═════ Given records ═════
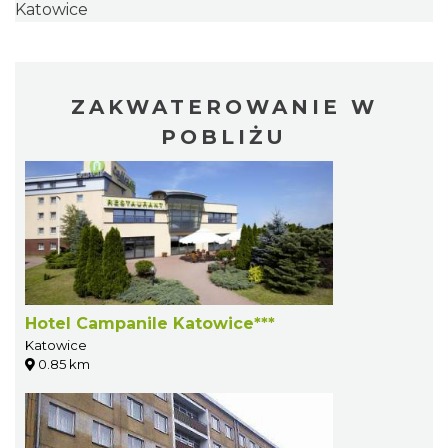
Katowice
ZAKWATEROWANIE W
POBLIŻU
Hotel Campanile Katowice***
Katowice
0.85 km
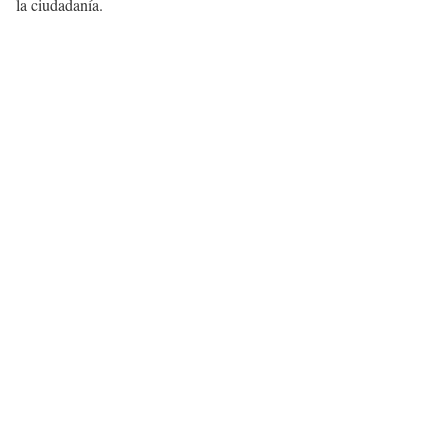
la ciudadanía.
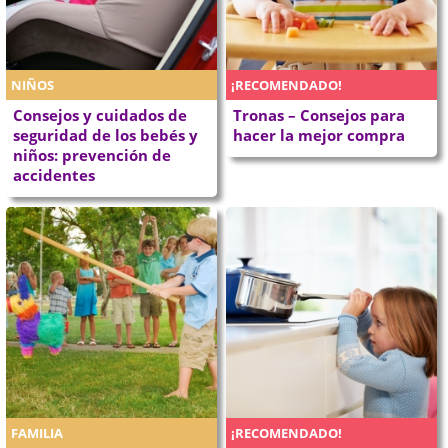
NIÑOS
¡RECOMENDADO!
Consejos y cuidados de
Tronas – Consejos para
seguridad de los bebés y
hacer la mejor compra
niños: prevención de
accidentes
FAMILIA
¡RECOMENDADO!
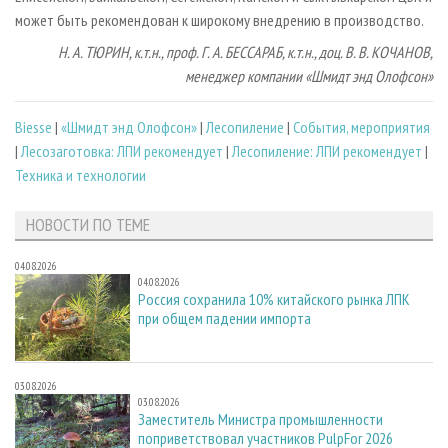
может быть рекомендован к широкому внедрению в производство.
Н. А. ТЮРИН, к.т.н., проф. Г. А. БЕССАРАБ, к.т.н., доц. В. В. КОЧАНОВ,
менеджер компании «Шмидт энд Олофсон»
Biesse
|
«Шмидт энд Олофсон»
|
Лесопиление
|
События, мероприятия
|
Лесозаготовка: ЛПИ рекомендует
|
Лесопиление: ЛПИ рекомендует
|
Техника и технологии
НОВОСТИ ПО ТЕМЕ
04.08.2026
04.08.2026
Россия сохранила 10% китайского рынка ЛПК
при общем падении импорта
03.08.2026
03.08.2026
Заместитель Министра промышленности
поприветствовал участников PulpFor 2026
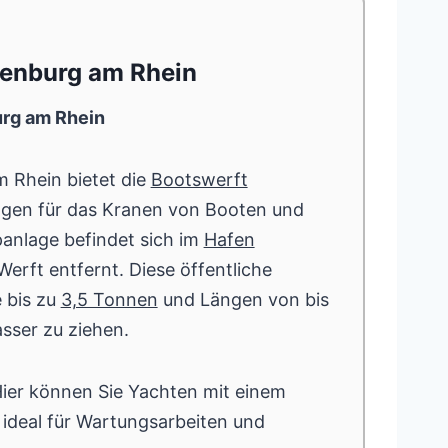
uenburg am Rhein
urg am Rhein
 Rhein bietet die
Bootswerft
gen für das Kranen von Booten und
panlage befindet sich im
Hafen
erft entfernt. Diese öffentliche
 bis zu
3,5 Tonnen
und Längen von bis
ser zu ziehen.
Hier können Sie Yachten mit einem
 ideal für Wartungsarbeiten und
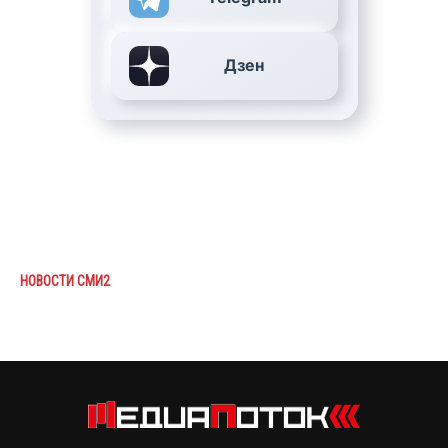
Дзен
НОВОСТИ СМИ2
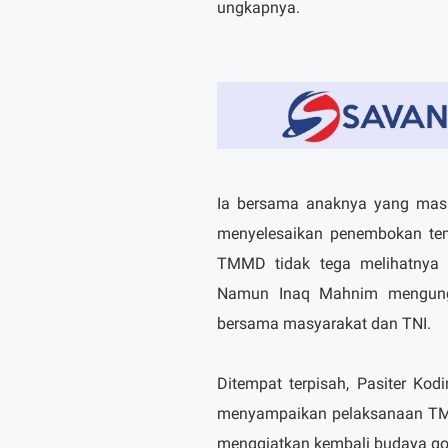
ungkapnya.
Ia bersama anaknya yang masi
menyelesaikan penembokan tem
TMMD tidak tega melihatnya 
Namun Inaq Mahnim mengungk
bersama masyarakat dan TNI.
Ditempat terpisah, Pasiter Kod
menyampaikan pelaksanaan TMMD
menggiatkan kembali budaya got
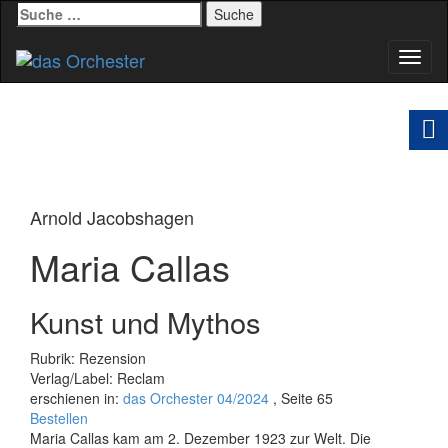
Suche
nach:
Schal
Navig
Arnold Jacobshagen
Maria Callas
Kunst und Mythos
Rubrik: Rezension
Verlag/Label: Reclam
erschienen in:
das Orchester 04/2024
, Seite 65
Bestellen
Maria Callas kam am 2. Dezember 1923 zur Welt. Die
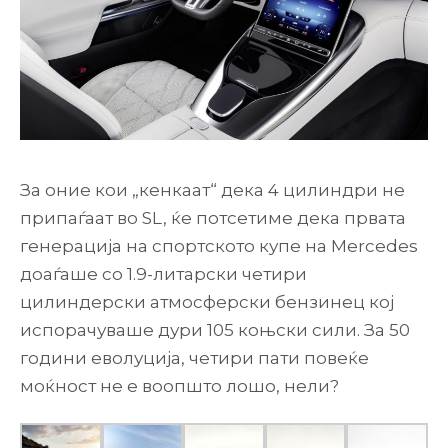
За оние кои „кенкаат“ дека 4 цилиндри не
припаѓаат во SL, ќе потсетиме дека првата
генерација на спортското купе на Mercedes
доаѓаше со 1.9-литарски четири
цилиндерски атмосферски бензинец кој
испорачуваше дури 105 коњски сили. За 50
години еволуција, четири пати повеќе
моќност не е воопшто лошо, нели?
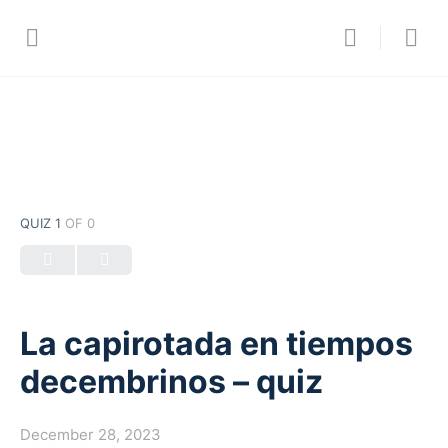
QUIZ 1
OF 0
La capirotada en tiempos
decembrinos – quiz
December 28, 2023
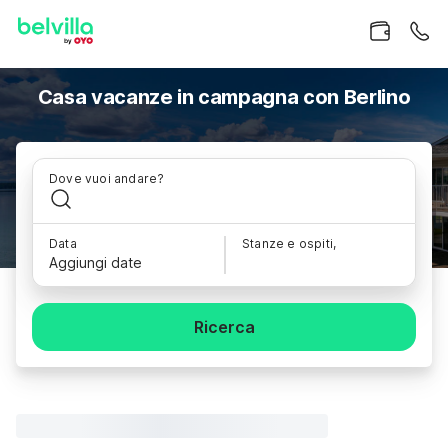
Casa vacanze in campagna con Berlino
Dove vuoi andare?
Data
Stanze e ospiti,
Aggiungi date
Ricerca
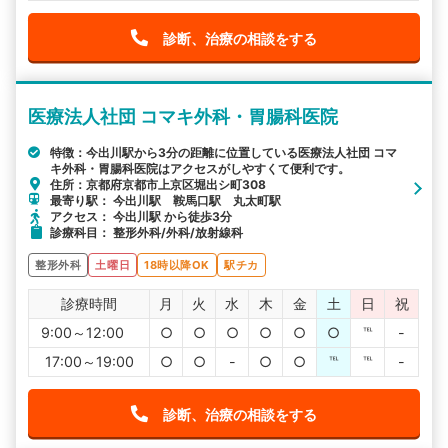
診断、治療の相談をする
医療法人社団 コマキ外科・胃腸科医院
特徴：今出川駅から3分の距離に位置している医療法人社団 コマ
キ外科・胃腸科医院はアクセスがしやすくて便利です。
住所：京都府京都市上京区堀出シ町308
最寄り駅： 今出川駅 鞍馬口駅 丸太町駅
アクセス： 今出川駅 から徒歩3分
診療科目： 整形外科/外科/放射線科
整形外科
土曜日
18時以降OK
駅チカ
診療時間
月
火
水
木
金
土
日
祝
9:00～12:00
○
○
○
○
○
○
℡
-
17:00～19:00
○
○
-
○
○
℡
℡
-
診断、治療の相談をする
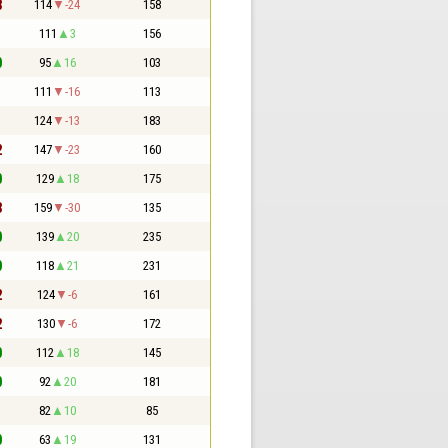
3
114
-24
158
1
111
3
156
0
95
16
103
1
111
-16
113
1
124
-13
183
2
147
-23
160
0
129
18
175
3
159
-30
135
0
139
20
235
0
118
21
231
2
124
-6
161
2
130
-6
172
0
112
18
145
0
92
20
181
1
82
10
85
0
63
19
131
═════
- [Problem to work on]: Of the lines above, copy only those from the one holding "la ciudadanía." to the one holding "und Längen von bis", both included, and exclude every image.

- [Written solution]:
la ciudadanía.
NIÑOS
¡RECOMENDADO!
Consejos y cuidados de
Tronas – Consejos para
seguridad de los bebés y
hacer la mejor compra
niños: prevención de
accidentes
FAMILIA
¡RECOMENDADO!
может быть рекомендован к широкому внедрению в производство.
Н. А. ТЮРИН, к.т.н., проф. Г. А. БЕССАРАБ, к.т.н., доц. В. В. КОЧАНОВ,
менеджер компании «Шмидт энд Олофсон»
Biesse
|
«Шмидт энд Олофсон»
|
Лесопиление
|
События, мероприятия
|
Лесозаготовка: ЛПИ рекомендует
|
Лесопиление: ЛПИ рекомендует
|
Техника и технологии
НОВОСТИ ПО ТЕМЕ
04.08.2026
04.08.2026
Россия сохранила 10% китайского рынка ЛПК
при общем падении импорта
03.08.2026
03.08.2026
Заместитель Министра промышленности
поприветствовал участников PulpFor 2026
uenburg am Rhein
urg am Rhein
 Rhein bietet die
Bootswerft
gen für das Kranen von Booten und
panlage befindet sich im
Hafen
erft entfernt. Diese öffentliche
 bis zu
3,5 Tonnen
und Längen von bis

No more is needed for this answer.